• [Problem]: Every record below, from first to last, should be copied exactly; leave the pictures out.

Saved data entries:
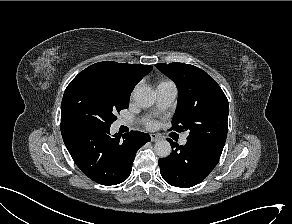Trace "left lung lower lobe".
Returning <instances> with one entry per match:
<instances>
[{"label": "left lung lower lobe", "instance_id": "obj_1", "mask_svg": "<svg viewBox=\"0 0 292 224\" xmlns=\"http://www.w3.org/2000/svg\"><path fill=\"white\" fill-rule=\"evenodd\" d=\"M174 150L158 161L163 179L172 186L187 188L201 182L215 168L222 151L187 140L179 146L167 139Z\"/></svg>", "mask_w": 292, "mask_h": 224}]
</instances>
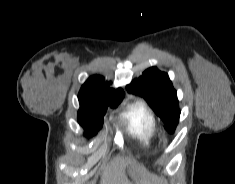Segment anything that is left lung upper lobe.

• [Response to the exercise]:
Trace "left lung lower lobe".
Returning <instances> with one entry per match:
<instances>
[{"label": "left lung lower lobe", "instance_id": "obj_1", "mask_svg": "<svg viewBox=\"0 0 292 224\" xmlns=\"http://www.w3.org/2000/svg\"><path fill=\"white\" fill-rule=\"evenodd\" d=\"M174 150L158 161L163 179L172 186L187 188L201 182L215 168L222 151L187 140L179 146L167 139Z\"/></svg>", "mask_w": 292, "mask_h": 224}]
</instances>
Segment anything that is left lung upper lobe.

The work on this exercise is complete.